Por: Rita Isabel (Titi Rita)
A Bernardo Andrés cuando aún no respondía a Berny
El rostro del señor Ojos se iluminó con la llegada de la querida tía postiza. El niño parlanchín, con tres años de edad, abrazó enérgicamente a la tía, una amiga entrañable de la familia. Ambos cruzaron sus miradas pícaras y sonrieron con inteligencia, como si sellaran un pacto.
La de la cabellera azabache y olor a vainilla tomó el libro que le ofrecía, el de los rizos adorables y olor a nuevecito. La tía se sentó e invitó al pequeño señor Ojos a sentarse en su falda. Invitación que el pequeño aceptó. En un (¿o dos?) pestañear después, la tía comenzó la narración. Atención en demasía, concentración inquietante, silencio excesivo… uno escucha y la otra cuenta que cuenta.
El señor Ojos escucha una retahíla de palabras sobre una gallinita colorada, que quiere sembrar, que habla con unos animales para que la ayuden y no lo hacen, que quiere cosechar y el que ronronea, el que ladra y la que muge no la ayudan, que si un molino, que si un pan… y colorín colorado este cuento ha terminado.
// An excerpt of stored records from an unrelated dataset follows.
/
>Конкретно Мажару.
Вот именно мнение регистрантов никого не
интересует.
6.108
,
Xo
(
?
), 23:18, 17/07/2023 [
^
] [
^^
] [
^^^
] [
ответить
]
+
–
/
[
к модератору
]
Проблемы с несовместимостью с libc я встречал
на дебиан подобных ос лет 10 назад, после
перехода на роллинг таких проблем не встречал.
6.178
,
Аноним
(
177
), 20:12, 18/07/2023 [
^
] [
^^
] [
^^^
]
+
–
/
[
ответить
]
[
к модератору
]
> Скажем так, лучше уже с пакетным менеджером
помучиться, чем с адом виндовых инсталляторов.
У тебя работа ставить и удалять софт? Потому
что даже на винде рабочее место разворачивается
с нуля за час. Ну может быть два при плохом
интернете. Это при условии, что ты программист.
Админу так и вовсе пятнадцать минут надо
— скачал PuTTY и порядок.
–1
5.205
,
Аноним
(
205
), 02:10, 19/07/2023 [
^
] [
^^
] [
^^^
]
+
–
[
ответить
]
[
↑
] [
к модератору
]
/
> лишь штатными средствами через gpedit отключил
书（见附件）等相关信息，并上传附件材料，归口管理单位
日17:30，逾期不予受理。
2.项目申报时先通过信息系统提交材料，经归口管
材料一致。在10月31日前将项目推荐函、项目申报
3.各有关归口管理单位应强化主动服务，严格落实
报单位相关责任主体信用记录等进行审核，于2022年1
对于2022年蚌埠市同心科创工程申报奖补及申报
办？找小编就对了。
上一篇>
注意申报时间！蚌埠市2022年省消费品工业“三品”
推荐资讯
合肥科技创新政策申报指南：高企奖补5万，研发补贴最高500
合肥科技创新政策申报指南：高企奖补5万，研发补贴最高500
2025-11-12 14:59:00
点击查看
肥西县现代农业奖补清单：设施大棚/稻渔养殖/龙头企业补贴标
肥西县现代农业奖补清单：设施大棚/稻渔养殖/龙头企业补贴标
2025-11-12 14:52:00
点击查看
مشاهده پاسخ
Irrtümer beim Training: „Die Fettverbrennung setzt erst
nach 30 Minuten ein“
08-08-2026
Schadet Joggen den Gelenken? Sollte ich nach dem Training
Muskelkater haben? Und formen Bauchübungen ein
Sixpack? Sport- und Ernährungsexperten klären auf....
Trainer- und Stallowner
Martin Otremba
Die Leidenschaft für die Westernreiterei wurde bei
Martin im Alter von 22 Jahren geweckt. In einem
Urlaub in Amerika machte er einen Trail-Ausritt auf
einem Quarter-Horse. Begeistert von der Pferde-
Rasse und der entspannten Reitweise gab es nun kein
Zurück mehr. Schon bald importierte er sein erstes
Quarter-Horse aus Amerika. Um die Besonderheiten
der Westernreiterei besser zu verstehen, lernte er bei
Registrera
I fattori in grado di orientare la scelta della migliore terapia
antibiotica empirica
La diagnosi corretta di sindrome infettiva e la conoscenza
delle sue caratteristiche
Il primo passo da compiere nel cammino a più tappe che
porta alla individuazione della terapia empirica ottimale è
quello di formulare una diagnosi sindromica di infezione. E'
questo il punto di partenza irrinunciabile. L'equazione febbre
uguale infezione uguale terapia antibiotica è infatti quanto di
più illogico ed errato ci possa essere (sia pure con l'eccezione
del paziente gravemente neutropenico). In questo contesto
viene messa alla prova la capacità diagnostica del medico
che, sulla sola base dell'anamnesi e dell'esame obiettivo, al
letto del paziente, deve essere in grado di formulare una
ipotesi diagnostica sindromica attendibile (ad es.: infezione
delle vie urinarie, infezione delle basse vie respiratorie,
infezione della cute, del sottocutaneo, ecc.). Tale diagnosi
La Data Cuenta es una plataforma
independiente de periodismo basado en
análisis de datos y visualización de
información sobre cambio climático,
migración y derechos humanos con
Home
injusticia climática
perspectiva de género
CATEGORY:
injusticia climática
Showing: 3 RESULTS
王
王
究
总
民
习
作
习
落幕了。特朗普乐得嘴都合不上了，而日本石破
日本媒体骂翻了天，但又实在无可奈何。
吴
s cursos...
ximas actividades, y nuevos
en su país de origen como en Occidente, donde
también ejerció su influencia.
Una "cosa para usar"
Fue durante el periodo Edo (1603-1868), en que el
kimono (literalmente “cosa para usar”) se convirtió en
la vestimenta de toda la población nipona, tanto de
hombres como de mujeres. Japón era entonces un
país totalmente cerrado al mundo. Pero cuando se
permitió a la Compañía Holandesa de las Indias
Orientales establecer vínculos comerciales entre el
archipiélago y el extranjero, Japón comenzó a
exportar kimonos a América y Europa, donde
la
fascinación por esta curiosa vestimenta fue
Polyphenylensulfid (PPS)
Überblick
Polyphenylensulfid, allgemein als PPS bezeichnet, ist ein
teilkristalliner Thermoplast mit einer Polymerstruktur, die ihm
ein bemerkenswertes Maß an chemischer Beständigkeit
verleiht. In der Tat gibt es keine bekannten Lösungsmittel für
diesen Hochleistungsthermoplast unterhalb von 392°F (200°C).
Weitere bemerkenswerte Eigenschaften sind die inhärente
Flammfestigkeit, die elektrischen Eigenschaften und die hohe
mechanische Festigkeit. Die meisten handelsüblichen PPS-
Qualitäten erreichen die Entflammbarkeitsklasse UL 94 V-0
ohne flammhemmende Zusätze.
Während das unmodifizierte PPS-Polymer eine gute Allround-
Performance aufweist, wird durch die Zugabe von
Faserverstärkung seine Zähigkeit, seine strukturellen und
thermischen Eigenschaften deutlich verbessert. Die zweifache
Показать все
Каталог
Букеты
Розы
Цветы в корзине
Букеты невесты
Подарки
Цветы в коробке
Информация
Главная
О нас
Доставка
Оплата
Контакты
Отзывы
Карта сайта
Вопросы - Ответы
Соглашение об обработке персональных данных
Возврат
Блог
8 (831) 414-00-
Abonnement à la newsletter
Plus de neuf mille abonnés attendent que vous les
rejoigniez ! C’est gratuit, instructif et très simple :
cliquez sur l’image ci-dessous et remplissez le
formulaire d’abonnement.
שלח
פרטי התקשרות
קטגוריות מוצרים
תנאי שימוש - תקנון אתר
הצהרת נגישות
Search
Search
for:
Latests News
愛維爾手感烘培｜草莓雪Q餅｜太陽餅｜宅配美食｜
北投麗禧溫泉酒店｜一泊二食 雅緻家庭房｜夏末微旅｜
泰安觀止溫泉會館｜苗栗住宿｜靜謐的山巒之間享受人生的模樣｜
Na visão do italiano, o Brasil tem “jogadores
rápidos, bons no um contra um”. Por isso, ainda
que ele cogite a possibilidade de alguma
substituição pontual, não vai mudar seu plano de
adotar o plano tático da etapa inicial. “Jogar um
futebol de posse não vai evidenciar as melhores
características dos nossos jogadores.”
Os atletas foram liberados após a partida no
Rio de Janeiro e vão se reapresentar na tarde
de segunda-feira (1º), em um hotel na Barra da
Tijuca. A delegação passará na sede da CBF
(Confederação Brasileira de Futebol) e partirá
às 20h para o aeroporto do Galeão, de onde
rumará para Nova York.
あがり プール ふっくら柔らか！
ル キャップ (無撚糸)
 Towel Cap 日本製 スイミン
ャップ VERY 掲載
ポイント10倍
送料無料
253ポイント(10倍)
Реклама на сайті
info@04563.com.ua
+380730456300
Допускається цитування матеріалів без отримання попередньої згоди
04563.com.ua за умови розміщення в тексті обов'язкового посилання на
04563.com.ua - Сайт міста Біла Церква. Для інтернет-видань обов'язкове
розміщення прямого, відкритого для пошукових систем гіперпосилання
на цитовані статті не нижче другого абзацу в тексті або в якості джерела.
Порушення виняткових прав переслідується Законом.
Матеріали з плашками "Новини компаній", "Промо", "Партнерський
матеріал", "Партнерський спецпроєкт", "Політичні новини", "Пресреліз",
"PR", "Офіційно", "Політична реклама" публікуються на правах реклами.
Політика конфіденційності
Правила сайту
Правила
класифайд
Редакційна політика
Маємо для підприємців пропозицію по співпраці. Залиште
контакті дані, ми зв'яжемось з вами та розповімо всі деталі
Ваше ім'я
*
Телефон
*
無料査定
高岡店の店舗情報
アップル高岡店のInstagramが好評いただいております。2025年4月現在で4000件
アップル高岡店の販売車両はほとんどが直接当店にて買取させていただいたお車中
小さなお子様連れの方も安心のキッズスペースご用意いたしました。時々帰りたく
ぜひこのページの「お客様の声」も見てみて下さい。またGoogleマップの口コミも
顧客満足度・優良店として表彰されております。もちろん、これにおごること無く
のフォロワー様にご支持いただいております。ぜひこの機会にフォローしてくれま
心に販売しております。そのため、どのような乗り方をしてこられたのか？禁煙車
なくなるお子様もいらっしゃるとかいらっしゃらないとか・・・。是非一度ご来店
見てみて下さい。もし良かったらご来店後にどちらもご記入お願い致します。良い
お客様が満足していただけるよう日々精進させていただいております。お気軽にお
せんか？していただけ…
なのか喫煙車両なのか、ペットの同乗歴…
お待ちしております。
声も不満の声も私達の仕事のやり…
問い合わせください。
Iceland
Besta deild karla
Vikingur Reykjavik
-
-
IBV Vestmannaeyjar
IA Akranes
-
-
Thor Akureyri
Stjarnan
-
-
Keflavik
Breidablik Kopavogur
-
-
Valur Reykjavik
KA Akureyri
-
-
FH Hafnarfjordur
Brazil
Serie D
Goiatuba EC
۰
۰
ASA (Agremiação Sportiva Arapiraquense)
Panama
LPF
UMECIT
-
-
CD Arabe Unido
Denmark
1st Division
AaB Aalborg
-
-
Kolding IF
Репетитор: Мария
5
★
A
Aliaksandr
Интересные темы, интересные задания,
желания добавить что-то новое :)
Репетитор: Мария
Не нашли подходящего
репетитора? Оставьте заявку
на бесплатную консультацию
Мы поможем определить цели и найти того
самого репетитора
Entonces, el señor Ojos con el ceño en severo gesto mira a la tía. Ella sonríe en espera de las preguntas; pues de seguro habrá preguntas. Tanta atención, concentración y silencio es sin lugar a dudas el preludio a un interrogatorio. El pequeño señor Ojos acerca sus labios a la oreja de la tía y le susurra con su voz infantil…
–Tía, las gallinas no hablan.
Los que fueron testigos del evento dirán que como voz narrativa me equivoco. El señor Ojos no susurró, ni intentó siquiera ser discreto, mucho menos esperó al final del relato. A viva voz, y desde el principio del cuento, afirmó que las gallinas no hablan.